Main Theme of Pride and Prejudice
The novel takes place in England either in the late 1700s or early 1800s based on the assumption that the story’s events happen during the Napoleonic Wars (the story has several characters who are soldiers and have to report to military duty). The story takes the characters between various locations within England but since the progression of the story’s action is heavily dependent on dialogue, there’s never much in the way of geographic specific other than county/town names.
The novel has various motifs that contribute to the story’s overall themes. Relevant to setting, journeys tend to be an important motif to the story because a lot of intense personal growth happens as Elizabeth travels. Often, she is pulled to various locations due to circumstances beyond her control and she inevitably learns a lot on such journeys and grows considerably. The other notable motif in the novel is courtship because this also serves to encourage personal growth for the characters whereby they learn a lot about each other and a lot about themselves.
Themes in Pride and Prejudice
Here’s a list of major Pride and Prejudice themes.
- Overcoming obstacles for true love
- A woman’s reputation
- Social class, class distinction, class status
- The strength of family networks
- Integrity and behavior
Overcoming Obstacles For True Love
Overcoming obstacles for true love – At its heart, Pride and Prejudice is a love story in which the characters have to fight through trials and tribulations before they can come together in happiness. Elizabeth and Darcy are a classic couple, but they could not reach their point of bliss until each character worked hard in order to overcome personal biases and flaws. This theme helps to show how self-improvement can lead to fulfilling romantic partnerships. As the title suggests, Elizabeth must overcome her prejudices and Darcy must fight away his prideful nature in order for a happy union to result. Throughout the process, they meet each other head-on to encourage these changes.
Other obstacles that stand to threaten Elizabeth and Darcy include many of the other characters. Mrs. Bennet tries to force Elizabeth to marry Mr. Collins, a man who she finds snobbish and dull. Lady de Bourgh is Darcy’s aunt and she wants to preserve her family’s social status. She sees Darcy’s engagement to Elizabeth as damaging to his social reputation and tries to break the couple up. Similarly, Miss Bingley is jealous of Elizabeth and sees herself as a more suited match for Mr. Darcy seeing as they are of a more similar economic class. Finally, Wickham poses as an obstacle to Elizabeth and Darcy being together as he lies about Darcy’s past in order to paint him in a negative light. This nearly works until Elizabeth learns that Wickham was actually the bad guy all along.
A Woman’s Reputation
A woman’s reputation – In a story that revolves heavily around how reputation affects people’s lives, there is a particular focus on how a woman must present herself to the world. Elizabeth refuses to adhere to societal norms for women. For example, she allows her shoes and skirts to become muddy, she has a sharp tongue that is seen as unbecoming for a young lady, and she refuses to marry for any reason other than actual love.

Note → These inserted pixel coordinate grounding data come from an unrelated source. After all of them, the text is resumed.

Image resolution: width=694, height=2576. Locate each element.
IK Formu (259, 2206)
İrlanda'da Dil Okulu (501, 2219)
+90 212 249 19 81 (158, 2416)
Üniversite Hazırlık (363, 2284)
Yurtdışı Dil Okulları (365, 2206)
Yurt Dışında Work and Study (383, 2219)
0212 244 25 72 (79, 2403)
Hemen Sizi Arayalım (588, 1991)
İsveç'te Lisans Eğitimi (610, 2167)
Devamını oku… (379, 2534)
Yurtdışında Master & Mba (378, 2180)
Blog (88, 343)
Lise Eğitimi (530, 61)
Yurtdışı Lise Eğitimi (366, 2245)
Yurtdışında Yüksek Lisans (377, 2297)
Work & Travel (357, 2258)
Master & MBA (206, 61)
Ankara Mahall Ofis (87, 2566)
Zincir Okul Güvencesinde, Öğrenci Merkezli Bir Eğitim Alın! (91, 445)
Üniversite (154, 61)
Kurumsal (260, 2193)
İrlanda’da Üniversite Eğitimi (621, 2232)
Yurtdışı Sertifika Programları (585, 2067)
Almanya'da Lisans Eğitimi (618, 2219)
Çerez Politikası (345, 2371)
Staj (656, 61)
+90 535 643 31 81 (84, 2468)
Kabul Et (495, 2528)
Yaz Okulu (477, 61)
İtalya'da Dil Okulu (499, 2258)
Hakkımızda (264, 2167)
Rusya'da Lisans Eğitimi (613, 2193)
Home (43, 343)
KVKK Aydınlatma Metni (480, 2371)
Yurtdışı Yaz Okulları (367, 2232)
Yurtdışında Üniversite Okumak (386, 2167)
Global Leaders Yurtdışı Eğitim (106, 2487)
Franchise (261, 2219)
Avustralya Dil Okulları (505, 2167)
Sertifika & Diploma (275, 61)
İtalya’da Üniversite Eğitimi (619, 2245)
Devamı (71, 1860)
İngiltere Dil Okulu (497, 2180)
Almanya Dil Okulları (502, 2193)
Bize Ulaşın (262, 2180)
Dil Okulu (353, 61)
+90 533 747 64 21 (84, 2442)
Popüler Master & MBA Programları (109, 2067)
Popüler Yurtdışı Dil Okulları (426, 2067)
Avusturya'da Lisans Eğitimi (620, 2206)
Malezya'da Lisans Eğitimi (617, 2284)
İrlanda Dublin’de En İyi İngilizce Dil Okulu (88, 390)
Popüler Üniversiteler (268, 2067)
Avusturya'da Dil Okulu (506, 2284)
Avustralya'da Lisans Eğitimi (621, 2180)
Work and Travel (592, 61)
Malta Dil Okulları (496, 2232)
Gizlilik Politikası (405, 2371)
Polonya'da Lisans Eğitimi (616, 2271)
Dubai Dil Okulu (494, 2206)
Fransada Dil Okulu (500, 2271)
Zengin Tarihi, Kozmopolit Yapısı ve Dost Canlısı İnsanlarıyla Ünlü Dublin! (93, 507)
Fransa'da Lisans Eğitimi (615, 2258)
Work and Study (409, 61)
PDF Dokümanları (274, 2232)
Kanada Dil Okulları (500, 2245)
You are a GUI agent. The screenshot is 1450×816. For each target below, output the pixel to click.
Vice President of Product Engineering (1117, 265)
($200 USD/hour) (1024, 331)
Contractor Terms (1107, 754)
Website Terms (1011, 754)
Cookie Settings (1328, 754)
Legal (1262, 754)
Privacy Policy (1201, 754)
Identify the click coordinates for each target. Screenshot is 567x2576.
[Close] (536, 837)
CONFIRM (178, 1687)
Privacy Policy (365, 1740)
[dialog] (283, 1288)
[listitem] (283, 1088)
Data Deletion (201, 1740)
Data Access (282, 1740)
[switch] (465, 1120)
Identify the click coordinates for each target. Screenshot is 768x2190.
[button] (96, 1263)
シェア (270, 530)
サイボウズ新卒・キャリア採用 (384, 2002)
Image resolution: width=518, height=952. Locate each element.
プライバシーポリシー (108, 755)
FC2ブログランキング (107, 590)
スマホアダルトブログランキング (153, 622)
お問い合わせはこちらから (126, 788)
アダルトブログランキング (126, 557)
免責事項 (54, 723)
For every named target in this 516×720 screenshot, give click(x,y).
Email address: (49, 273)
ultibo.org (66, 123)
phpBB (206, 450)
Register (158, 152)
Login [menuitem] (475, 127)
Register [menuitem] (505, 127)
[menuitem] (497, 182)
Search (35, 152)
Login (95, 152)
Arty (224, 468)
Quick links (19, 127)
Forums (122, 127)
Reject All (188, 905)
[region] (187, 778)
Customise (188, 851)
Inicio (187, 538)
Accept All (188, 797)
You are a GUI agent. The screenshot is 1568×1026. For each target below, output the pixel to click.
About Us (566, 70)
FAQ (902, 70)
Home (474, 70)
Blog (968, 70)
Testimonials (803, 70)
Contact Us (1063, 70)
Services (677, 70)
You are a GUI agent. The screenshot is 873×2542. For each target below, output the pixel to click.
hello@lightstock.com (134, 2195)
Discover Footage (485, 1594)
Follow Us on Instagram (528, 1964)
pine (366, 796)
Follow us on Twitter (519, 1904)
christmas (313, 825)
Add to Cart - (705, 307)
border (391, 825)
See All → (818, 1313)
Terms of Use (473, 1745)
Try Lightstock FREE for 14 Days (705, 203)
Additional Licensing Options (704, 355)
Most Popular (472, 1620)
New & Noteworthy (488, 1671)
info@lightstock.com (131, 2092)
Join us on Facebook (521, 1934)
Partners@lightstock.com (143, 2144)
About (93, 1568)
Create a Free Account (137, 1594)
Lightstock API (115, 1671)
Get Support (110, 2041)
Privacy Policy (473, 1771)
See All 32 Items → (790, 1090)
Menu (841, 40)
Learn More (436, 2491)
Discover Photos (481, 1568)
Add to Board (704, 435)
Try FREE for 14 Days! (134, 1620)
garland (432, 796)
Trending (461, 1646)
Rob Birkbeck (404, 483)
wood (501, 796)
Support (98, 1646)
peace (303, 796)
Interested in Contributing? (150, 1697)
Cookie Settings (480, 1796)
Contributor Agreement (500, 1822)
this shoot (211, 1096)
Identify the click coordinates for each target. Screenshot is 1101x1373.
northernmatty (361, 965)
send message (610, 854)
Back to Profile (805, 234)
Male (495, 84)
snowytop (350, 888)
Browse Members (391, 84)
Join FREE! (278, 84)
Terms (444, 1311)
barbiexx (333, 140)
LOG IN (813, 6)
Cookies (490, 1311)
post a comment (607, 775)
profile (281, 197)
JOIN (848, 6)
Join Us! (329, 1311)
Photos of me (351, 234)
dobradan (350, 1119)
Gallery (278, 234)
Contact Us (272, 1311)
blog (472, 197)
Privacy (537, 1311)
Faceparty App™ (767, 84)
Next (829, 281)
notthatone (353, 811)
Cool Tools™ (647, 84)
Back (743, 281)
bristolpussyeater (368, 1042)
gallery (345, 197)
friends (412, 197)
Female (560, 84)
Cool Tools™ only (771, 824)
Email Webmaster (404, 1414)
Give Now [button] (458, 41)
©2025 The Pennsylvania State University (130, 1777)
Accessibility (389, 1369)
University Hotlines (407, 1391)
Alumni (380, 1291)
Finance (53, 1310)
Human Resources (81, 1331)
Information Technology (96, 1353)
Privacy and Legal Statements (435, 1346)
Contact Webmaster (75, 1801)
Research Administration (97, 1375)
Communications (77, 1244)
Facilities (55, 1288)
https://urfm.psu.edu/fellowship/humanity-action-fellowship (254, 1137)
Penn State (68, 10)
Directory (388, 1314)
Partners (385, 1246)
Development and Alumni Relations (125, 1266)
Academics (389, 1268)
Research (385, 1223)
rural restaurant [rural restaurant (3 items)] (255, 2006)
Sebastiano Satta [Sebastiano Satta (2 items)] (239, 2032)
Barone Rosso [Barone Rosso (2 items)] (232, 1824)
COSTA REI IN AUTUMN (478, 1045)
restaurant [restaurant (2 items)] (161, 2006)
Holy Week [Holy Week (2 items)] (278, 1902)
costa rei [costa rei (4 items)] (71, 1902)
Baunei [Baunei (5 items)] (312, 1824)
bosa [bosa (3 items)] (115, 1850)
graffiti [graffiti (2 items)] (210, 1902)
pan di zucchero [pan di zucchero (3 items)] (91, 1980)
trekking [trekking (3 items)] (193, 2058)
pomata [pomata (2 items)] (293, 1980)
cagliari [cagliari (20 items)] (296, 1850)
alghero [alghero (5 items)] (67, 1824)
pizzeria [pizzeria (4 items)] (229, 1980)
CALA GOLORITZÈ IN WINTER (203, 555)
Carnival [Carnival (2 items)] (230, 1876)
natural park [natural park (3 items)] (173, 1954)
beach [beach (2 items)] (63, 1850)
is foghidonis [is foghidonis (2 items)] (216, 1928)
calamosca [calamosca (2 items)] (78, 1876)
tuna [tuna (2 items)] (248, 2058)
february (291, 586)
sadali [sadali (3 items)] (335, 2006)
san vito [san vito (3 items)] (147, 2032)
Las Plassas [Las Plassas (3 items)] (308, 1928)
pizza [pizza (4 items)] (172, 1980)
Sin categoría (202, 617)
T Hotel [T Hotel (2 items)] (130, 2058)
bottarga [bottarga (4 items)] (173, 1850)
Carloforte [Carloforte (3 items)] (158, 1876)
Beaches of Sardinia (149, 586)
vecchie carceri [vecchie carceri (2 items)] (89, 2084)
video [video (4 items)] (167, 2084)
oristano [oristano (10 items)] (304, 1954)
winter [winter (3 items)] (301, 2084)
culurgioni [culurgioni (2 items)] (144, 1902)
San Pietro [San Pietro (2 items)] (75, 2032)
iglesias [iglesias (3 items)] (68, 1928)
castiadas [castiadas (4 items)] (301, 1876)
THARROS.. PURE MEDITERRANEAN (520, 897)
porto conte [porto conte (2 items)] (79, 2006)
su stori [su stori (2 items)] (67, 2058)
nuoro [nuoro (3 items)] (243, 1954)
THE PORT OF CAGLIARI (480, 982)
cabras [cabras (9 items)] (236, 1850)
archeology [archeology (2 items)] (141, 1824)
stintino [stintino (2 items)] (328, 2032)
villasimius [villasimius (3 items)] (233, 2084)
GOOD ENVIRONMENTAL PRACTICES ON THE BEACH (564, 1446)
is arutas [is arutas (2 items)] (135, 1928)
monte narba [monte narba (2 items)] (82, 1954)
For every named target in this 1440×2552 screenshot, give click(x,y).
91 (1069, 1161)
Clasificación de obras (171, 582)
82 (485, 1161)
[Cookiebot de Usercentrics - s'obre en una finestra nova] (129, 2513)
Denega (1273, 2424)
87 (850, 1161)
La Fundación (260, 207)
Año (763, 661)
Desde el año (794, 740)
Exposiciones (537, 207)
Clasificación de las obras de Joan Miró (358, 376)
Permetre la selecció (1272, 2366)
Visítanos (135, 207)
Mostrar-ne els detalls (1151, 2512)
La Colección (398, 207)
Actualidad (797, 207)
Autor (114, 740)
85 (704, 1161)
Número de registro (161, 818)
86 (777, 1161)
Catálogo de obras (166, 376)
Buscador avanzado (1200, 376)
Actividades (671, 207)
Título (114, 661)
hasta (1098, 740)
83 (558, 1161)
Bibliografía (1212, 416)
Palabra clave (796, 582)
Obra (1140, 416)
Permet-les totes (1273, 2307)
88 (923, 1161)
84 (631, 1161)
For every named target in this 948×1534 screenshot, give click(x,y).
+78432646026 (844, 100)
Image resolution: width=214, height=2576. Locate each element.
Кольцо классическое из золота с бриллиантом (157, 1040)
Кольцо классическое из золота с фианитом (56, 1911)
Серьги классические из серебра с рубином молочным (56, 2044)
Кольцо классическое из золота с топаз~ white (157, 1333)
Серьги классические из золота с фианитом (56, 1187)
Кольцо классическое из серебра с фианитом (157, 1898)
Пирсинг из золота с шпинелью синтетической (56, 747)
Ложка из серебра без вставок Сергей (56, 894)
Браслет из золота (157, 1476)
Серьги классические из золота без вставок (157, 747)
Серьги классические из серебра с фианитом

Elizabeth’s offenses against femininity are mild, however, compared to her younger sister Lydia’s actions. Lydia runs away with the dreadful Wickham and lives with him out of wedlock. When this threatens to ruin the entire Bennet family’s reputation, Elizabeth fights to make the situation right. It seems that she has grown too much just to risk watching it all come crashing down because of a judgmental society and her sister’s ill-planned actions. So while Elizabeth certainly pushes boundaries, she knows when to take a calculated step back.
Social Class and Class Distinction
Social class and social status – Throughout the novel there was much backlash against some of the upper-class characters rubbing elbows with lower-class characters. This serves to uphold the theme of overcoming obstacles for love but also creates a theme of its own. At this point in time for England, the lines between social and economic classes were very boldly drawn, and it was frowned upon for the upper-class to step too far down the economic ladder in terms of any type of relationship. This is part of why Mrs. Bennet was so obsessed with seeing her daughters marry wealthy gentlemen as this would raise their social status considerably. Throughout the novel, even though the Bennet family socializes with upper-class characters, they are clearly not in the same league and are treated as such. This is where Mr. Darcy’s pride tends to get in the way and serves as a threat to his personal search for happiness. Jane Austen makes this clear in several instances through the use of satire. For example, the snobbish and unlikable character of Mr. Collins satirizes the wealthy as does the deplorable Lady de Bourgh.
The Strength of Family Networks
The strength of family networks – Each character of the novel has a network of family that serves to either help or hinder any given character’s growth. Family opinions seem to mean a lot to most characters in some way or another and this impacts how everyone interacts both in social settings and in more personal dynamics. The Bennet sisters are very close, particularly Jane and Elizabeth and they encourage and support one another. Even when Lydia behaves foolishly and runs off with Wickham, Elizabeth rushes to her aid. Female family members in particular tend to carry a lot of weight. Mrs. Bennet, Miss Bingley and Lady de Bourgh all behave out of self-interest and raise quite the stink when something happens that they don’t like. This serves to complicate things on many occasions and results in the understanding from several of the more major characters that they should depend on themselves above anyone.
Integrity and Behavior
Integrity and behavior – The novel’s main characters have strong integrity and throughout the events of the story they learn how to manage their disappointments in other people. Elizabeth, for example, is repeatedly disappointed at the way other people behave and she struggles to reconcile her own integrity against other characters’ acts of self-interest. Elizabeth upholds her integrity by refusing to marry anyone who she doesn’t love. In the end, she is rewarded for this by getting to marry for love and she gains great wealth in this union.